### Problem requirements
Give the data again in full, without pictures.

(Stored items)
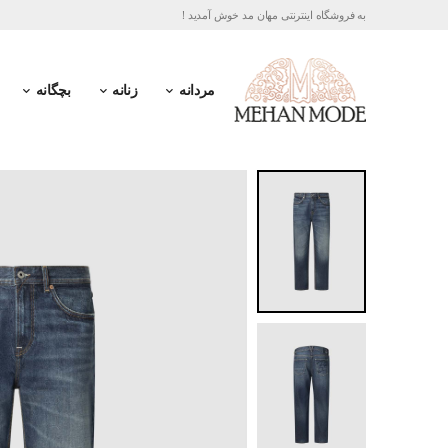
به فروشگاه اینترنتی مهان مد خوش آمدید !
مردانه
زنانه
بچگانه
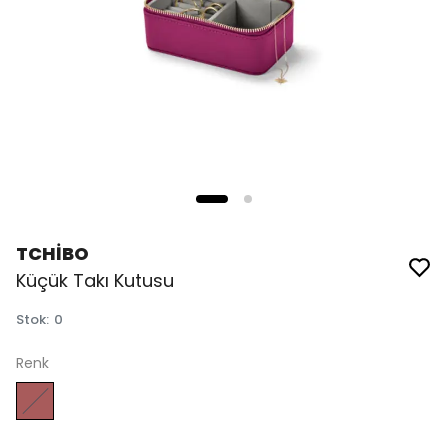
TCHİBO
Küçük Takı Kutusu
Stok
:
0
Renk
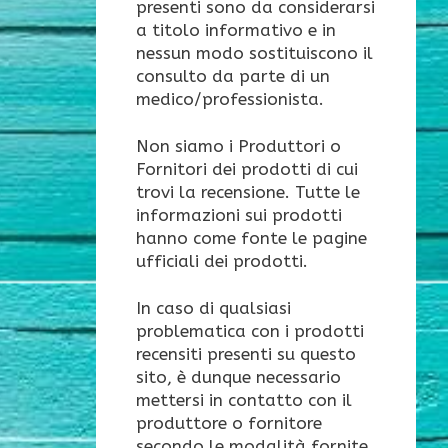
presenti sono da considerarsi
a titolo informativo e in
nessun modo sostituiscono il
consulto da parte di un
medico/professionista.
Non siamo i Produttori o
Fornitori dei prodotti di cui
trovi la recensione. Tutte le
informazioni sui prodotti
hanno come fonte le pagine
ufficiali dei prodotti.
In caso di qualsiasi
problematica con i prodotti
recensiti presenti su questo
sito, è dunque necessario
mettersi in contatto con il
produttore o fornitore
secondo le modalità fornite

### Solution to this task
به فروشگاه اینترنتی مهان مد خوش آمدید !
مردانه
زنانه
بچگانه
TCHİBO
Küçük Takı Kutusu
Stok
:
0
Renk
presenti sono da considerarsi
a titolo informativo e in
nessun modo sostituiscono il
consulto da parte di un
medico/professionista.
Non siamo i Produttori o
Fornitori dei prodotti di cui
trovi la recensione. Tutte le
informazioni sui prodotti
hanno come fonte le pagine
ufficiali dei prodotti.
In caso di qualsiasi
problematica con i prodotti
recensiti presenti su questo
sito, è dunque necessario
mettersi in contatto con il
produttore o fornitore
secondo le modalità fornite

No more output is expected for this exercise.